Dengan proffesional kedua penjaga toko itu membuka flatshoes yang membungkus kaki Alesya. Alesya sempat terperanjat kaget. Ia melirik ke arah Kay. Kay menganggukkan kepalanya seakan memberitahu Alesya bahwa, Ini tidak apa-apa, akan baik-baik saja. Kamu cuma perlu diam dan duduk manis.

"Kalau yang ini, Tuan?" untuk pertanyaan kedua, penjaga satunya yang angkat bicara.

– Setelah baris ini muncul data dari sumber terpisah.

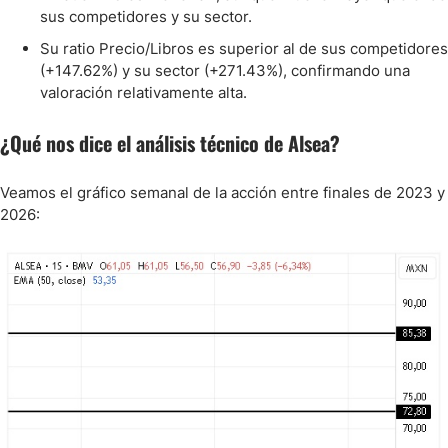
sus competidores y su sector.
Su ratio Precio/Libros es superior al de sus competidores
(+147.62%) y su sector (+271.43%), confirmando una
valoración relativamente alta.
¿Qué nos dice el análisis técnico de Alsea?
Veamos el gráfico semanal de la acción entre finales de 2023 y
2026:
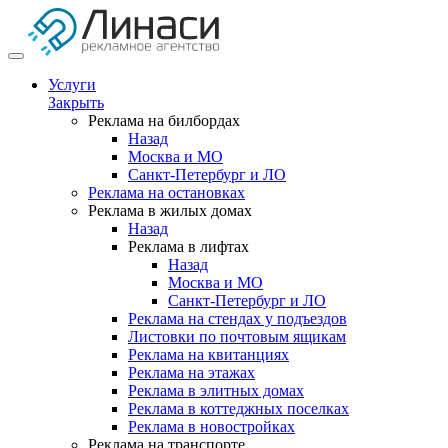
Услуги
Закрыть
Реклама на билбордах
Назад
Москва и МО
Санкт-Петербург и ЛО
Реклама на остановках
Реклама в жилых домах
Назад
Реклама в лифтах
Назад
Москва и МО
Санкт-Петербург и ЛО
Реклама на стендах у подъездов
Листовки по почтовым ящикам
Реклама на квитанциях
Реклама на этажах
Реклама в элитных домах
Реклама в коттеджных поселках
Реклама в новостройках
Реклама на транспорте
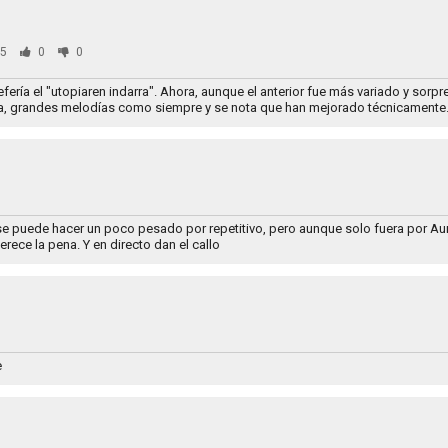
5
0
0
fería el "utopiaren indarra". Ahora, aunque el anterior fue más variado y sorp
a, grandes melodías como siempre y se nota que han mejorado técnicamente
l se puede hacer un poco pesado por repetitivo, pero aunque solo fuera por Au
rece la pena. Y en directo dan el callo
e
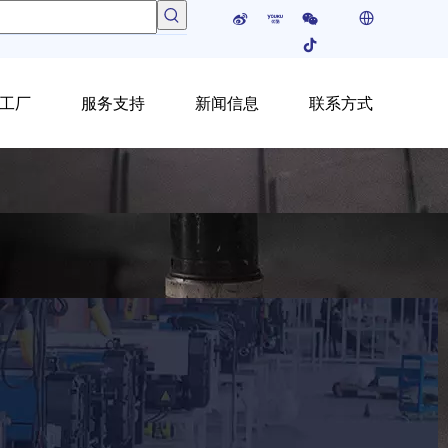
工厂
服务支持
新闻信息
联系方式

Kay mengamati sepasang flatshoes itu. Flatshoes berwarna hitam semi beludru itu tampak indah saat melindungi kedua kaki Alesya. Anggukkan kepala Kay yang menyusul membuat kedua penjaga toko mengembuskan napas lega. Mereka tidak perlu susah payah lagi mencari sepatu yang pas untuk pelanggan menyebalkan yang banyak uangnya ini.

"Biarkan terpasang di kakinya. Tolong bungkus sepatu yang itu!" maksud Kay adalah sepatu yang semula dipakai Alesya. Kedua penjaga toko itu pun mengangguk. Mereka berdua melempar senyum pada Alesya. Sebelum akhirnya pergi dari tempat ini dengan menenteng sepatu lama Alesya.